WHAT THE TASK ASKS
Your reply should consist solely of the number of lines in the data that contain "DSGVO".

Saved data entries
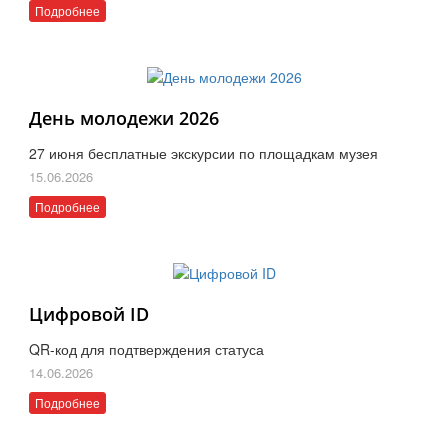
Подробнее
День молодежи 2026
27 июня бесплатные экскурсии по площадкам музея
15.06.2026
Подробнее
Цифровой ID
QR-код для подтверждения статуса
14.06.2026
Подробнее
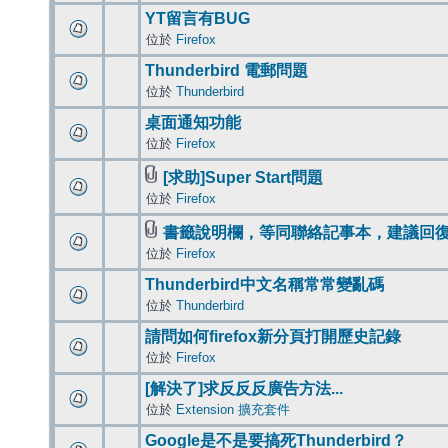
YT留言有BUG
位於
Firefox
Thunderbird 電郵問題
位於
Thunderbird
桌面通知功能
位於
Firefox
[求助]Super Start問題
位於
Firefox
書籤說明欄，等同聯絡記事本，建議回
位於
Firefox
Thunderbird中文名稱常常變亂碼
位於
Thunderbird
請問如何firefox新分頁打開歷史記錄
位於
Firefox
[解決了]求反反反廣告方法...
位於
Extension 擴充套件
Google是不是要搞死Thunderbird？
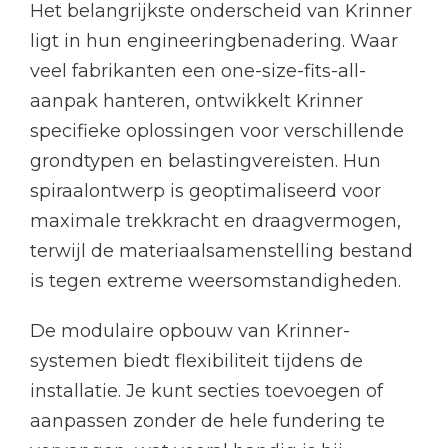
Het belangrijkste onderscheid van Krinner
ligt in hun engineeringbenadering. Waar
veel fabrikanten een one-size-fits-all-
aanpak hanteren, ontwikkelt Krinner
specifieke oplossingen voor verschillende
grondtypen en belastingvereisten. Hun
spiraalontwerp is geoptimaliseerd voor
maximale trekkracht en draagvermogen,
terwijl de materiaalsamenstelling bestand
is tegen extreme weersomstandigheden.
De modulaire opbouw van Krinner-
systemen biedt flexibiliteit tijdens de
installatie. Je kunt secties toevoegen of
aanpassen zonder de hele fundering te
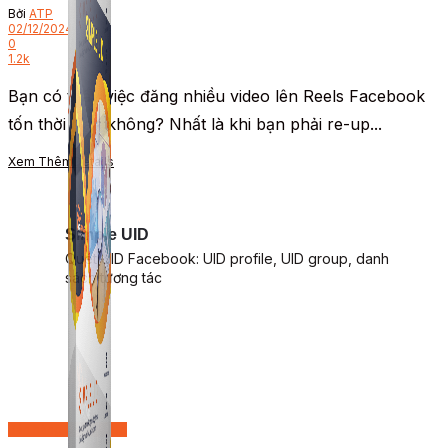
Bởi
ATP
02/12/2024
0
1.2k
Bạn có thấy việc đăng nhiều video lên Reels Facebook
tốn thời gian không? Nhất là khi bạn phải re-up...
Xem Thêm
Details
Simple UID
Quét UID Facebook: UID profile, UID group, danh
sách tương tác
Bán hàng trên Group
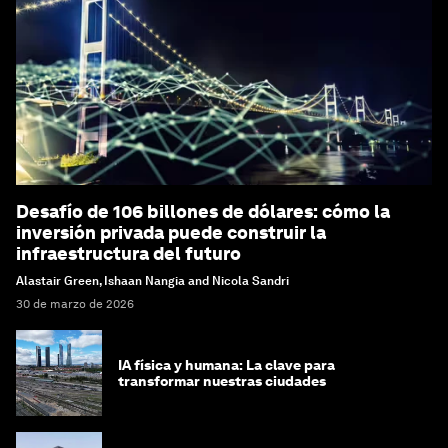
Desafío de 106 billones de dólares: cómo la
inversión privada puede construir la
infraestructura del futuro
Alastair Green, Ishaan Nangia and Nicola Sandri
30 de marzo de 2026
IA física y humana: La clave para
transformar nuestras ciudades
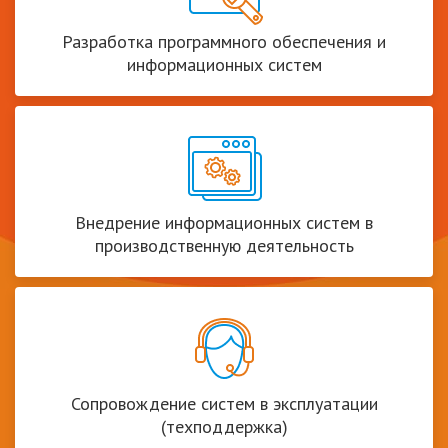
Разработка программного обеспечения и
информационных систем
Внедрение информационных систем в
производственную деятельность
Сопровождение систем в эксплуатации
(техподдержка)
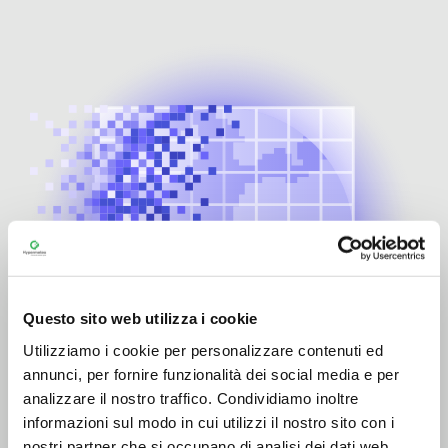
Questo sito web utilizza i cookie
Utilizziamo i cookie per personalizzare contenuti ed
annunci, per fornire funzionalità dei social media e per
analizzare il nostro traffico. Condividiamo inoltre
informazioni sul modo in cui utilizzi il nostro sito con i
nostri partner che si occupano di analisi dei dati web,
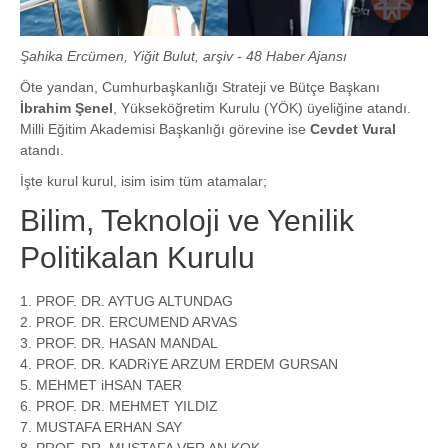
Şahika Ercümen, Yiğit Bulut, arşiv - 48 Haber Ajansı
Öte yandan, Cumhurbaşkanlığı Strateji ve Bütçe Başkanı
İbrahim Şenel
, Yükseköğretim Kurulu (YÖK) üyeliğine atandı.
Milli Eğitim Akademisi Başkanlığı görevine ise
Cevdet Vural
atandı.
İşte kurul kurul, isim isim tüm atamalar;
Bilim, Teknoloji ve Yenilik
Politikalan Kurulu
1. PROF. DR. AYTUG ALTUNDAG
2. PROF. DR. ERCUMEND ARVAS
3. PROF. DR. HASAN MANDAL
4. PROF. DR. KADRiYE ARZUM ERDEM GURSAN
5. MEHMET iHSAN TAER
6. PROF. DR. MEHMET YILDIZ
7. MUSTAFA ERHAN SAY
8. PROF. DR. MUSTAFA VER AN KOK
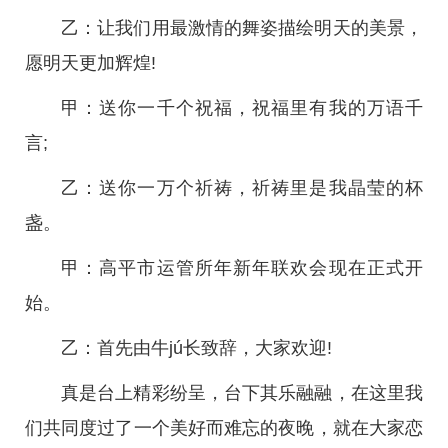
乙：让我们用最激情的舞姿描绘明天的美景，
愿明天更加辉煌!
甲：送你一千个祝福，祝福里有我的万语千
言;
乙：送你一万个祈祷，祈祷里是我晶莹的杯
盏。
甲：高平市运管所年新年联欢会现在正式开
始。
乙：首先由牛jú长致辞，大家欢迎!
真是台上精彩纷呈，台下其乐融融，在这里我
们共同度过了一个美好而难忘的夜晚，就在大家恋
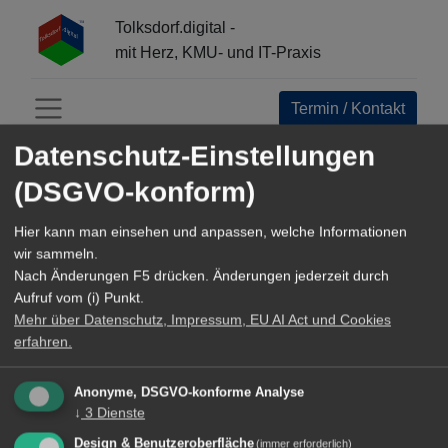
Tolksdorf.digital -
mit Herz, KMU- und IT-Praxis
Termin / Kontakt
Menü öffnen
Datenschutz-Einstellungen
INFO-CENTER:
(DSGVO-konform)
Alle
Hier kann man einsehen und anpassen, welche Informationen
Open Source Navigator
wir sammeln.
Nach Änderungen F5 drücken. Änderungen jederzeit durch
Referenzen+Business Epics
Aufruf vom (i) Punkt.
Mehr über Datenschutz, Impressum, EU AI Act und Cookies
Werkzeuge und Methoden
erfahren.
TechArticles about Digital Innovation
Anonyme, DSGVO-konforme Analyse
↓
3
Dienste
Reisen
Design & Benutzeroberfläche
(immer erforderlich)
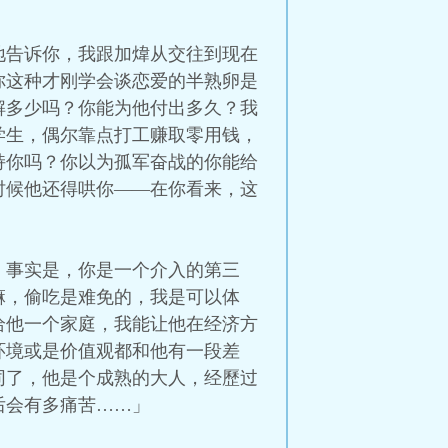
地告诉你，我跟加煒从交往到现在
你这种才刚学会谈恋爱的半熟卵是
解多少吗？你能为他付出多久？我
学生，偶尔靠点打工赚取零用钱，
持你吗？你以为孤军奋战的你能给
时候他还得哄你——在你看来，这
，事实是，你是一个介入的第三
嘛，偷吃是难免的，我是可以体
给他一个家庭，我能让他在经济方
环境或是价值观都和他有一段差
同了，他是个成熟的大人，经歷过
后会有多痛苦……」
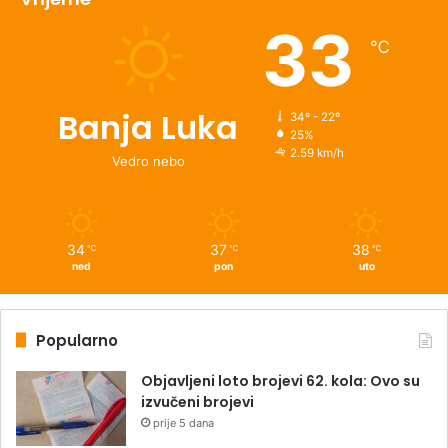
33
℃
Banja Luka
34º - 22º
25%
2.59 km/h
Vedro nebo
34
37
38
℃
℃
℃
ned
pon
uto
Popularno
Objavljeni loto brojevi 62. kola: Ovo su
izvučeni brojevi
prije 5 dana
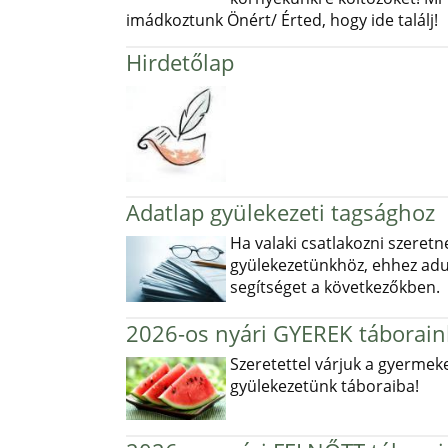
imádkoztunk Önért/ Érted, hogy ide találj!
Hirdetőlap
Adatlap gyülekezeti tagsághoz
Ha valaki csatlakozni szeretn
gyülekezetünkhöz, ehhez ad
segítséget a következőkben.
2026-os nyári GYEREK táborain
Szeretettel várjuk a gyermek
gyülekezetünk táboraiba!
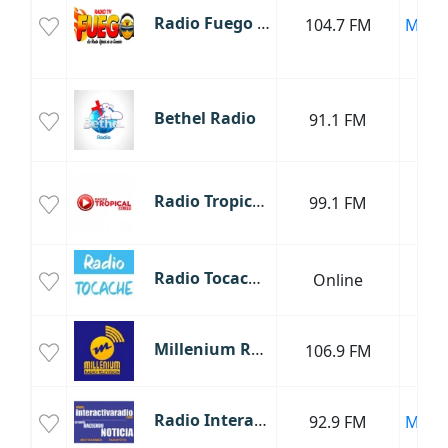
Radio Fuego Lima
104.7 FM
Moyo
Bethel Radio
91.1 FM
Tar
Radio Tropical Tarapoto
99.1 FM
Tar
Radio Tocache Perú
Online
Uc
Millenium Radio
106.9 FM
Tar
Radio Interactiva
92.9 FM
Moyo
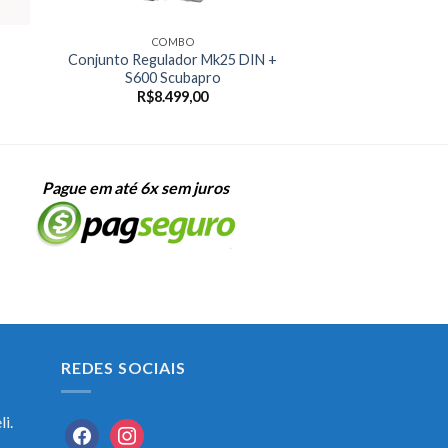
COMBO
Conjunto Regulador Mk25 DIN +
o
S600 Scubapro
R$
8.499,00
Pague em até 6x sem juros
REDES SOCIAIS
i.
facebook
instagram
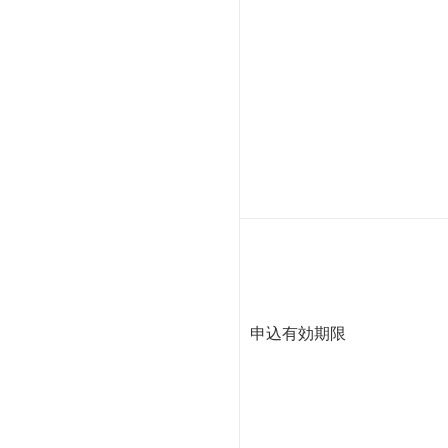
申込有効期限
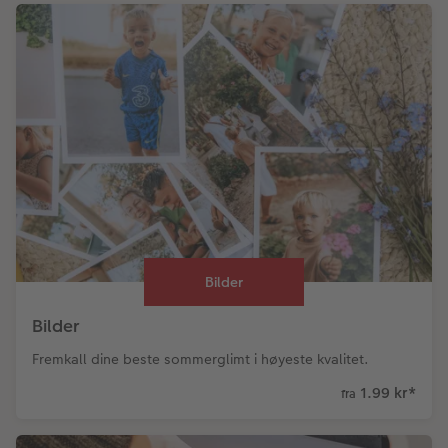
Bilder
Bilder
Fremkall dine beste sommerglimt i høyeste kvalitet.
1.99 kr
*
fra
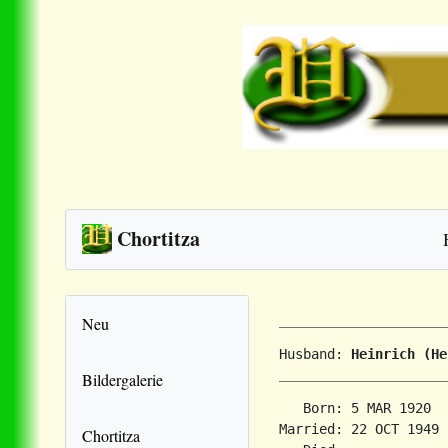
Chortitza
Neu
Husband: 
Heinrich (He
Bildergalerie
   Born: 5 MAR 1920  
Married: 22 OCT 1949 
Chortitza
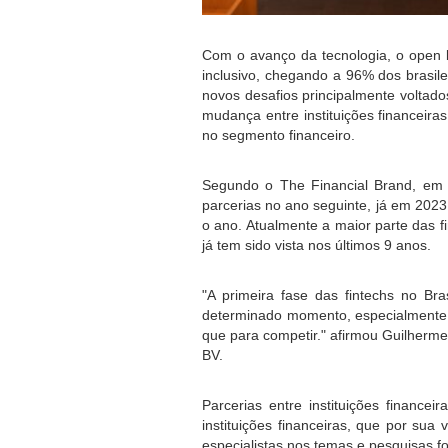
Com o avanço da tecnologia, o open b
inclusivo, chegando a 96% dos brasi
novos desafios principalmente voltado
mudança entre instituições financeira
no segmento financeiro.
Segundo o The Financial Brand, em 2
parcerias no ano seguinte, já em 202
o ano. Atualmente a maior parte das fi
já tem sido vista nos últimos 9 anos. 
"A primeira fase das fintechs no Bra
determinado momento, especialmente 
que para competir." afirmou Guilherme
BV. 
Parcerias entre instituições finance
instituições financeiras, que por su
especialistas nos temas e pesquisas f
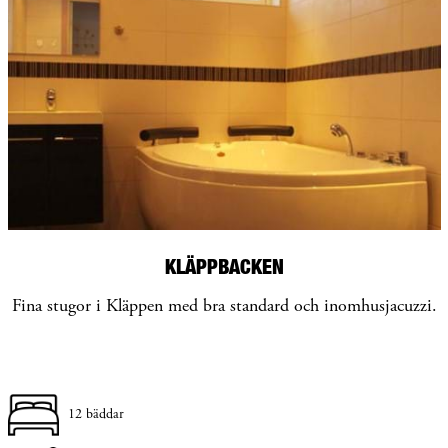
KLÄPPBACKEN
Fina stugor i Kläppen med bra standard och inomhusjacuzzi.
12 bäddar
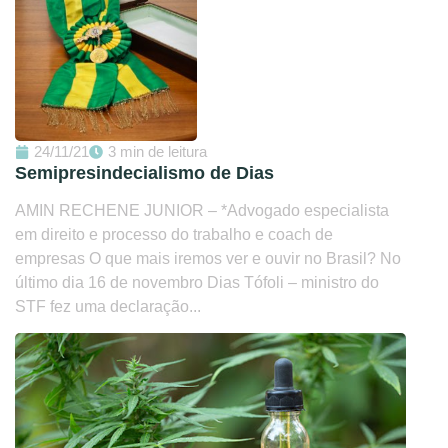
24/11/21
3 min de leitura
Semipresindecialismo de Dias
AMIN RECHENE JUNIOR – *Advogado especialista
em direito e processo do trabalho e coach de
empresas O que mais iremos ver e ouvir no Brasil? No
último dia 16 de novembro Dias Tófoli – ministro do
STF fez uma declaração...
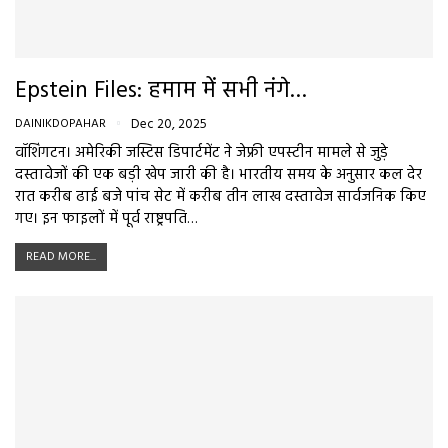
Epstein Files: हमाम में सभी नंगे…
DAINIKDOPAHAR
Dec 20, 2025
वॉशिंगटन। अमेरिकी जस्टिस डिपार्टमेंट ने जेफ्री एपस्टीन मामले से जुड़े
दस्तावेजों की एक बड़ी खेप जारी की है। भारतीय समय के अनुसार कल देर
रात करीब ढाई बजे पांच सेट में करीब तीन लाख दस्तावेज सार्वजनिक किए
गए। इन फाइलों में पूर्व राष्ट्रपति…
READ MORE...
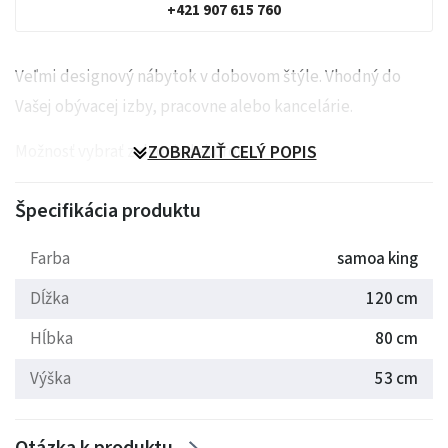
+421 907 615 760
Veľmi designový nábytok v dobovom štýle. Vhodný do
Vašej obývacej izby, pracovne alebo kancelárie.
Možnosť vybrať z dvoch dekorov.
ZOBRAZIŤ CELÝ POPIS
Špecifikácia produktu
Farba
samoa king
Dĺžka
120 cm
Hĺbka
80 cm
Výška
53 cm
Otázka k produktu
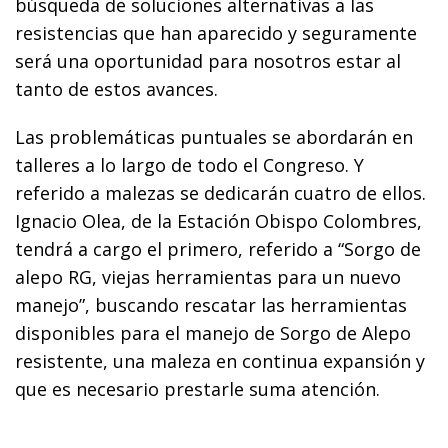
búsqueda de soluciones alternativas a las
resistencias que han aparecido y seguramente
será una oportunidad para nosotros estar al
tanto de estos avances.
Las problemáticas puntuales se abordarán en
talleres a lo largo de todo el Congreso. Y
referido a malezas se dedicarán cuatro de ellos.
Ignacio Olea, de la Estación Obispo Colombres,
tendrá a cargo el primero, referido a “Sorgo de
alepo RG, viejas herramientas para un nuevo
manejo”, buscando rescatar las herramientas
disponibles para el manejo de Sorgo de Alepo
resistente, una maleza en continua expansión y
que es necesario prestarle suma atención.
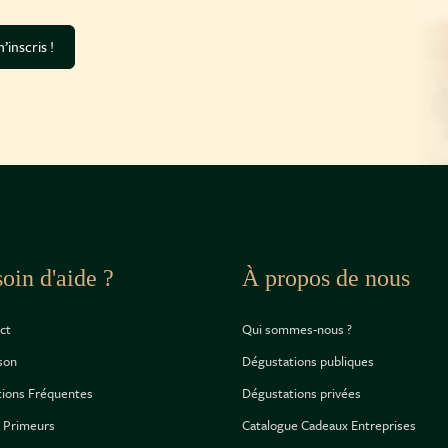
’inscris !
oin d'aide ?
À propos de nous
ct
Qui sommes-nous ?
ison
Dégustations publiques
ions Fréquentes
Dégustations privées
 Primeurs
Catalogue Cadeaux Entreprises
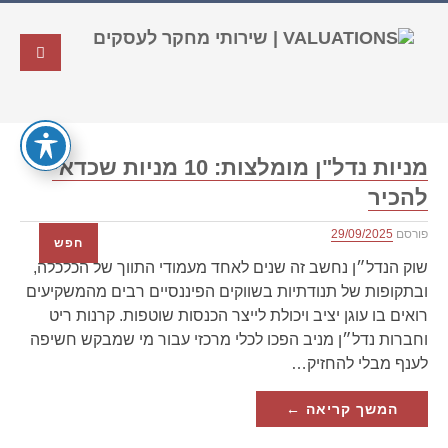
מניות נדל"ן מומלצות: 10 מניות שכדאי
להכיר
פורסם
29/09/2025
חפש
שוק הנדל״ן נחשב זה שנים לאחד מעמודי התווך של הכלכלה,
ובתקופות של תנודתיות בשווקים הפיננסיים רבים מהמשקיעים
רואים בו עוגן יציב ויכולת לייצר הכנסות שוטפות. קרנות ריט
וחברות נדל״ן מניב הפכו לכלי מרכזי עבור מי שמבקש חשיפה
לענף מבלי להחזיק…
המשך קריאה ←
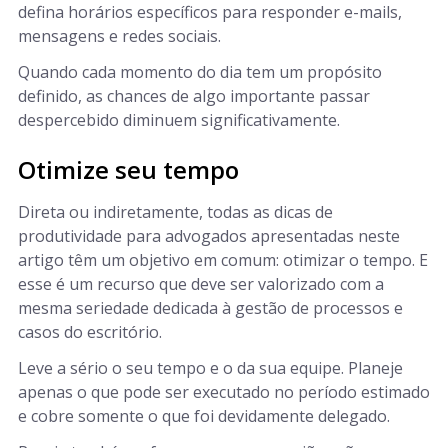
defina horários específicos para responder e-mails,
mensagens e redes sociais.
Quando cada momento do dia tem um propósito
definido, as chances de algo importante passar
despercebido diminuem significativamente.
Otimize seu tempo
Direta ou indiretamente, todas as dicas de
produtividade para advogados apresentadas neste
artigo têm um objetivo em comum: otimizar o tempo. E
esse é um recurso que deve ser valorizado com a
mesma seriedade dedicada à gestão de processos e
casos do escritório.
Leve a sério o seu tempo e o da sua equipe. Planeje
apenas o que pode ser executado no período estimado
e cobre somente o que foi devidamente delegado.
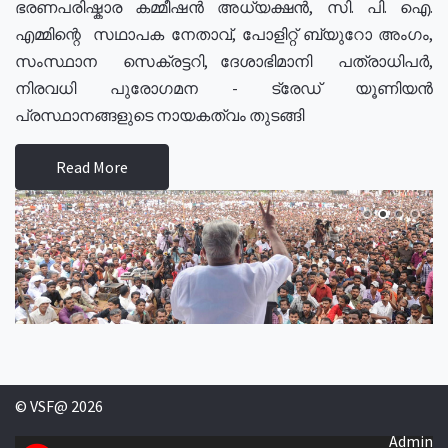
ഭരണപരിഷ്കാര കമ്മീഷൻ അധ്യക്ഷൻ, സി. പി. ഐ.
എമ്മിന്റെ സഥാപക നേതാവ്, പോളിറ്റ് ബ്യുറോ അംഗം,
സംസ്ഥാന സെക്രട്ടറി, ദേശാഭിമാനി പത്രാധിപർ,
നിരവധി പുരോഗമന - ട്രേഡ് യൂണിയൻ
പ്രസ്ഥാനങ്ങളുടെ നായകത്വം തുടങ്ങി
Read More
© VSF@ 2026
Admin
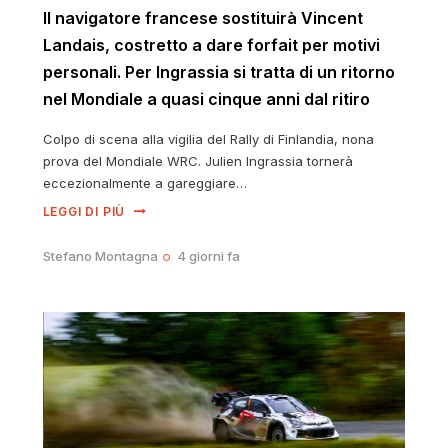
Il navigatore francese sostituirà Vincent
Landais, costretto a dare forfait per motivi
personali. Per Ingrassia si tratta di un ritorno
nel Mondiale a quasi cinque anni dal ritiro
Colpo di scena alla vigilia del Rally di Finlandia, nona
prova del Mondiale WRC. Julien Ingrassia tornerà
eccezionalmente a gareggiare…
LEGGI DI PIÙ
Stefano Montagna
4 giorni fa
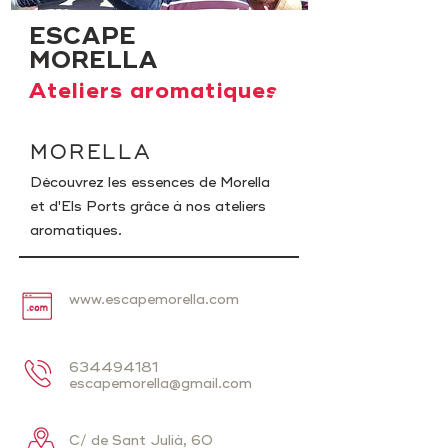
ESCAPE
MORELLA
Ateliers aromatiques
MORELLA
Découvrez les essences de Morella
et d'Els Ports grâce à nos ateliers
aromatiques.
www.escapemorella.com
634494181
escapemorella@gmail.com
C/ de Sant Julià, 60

SOLUTION TO THIS PROBLEM
2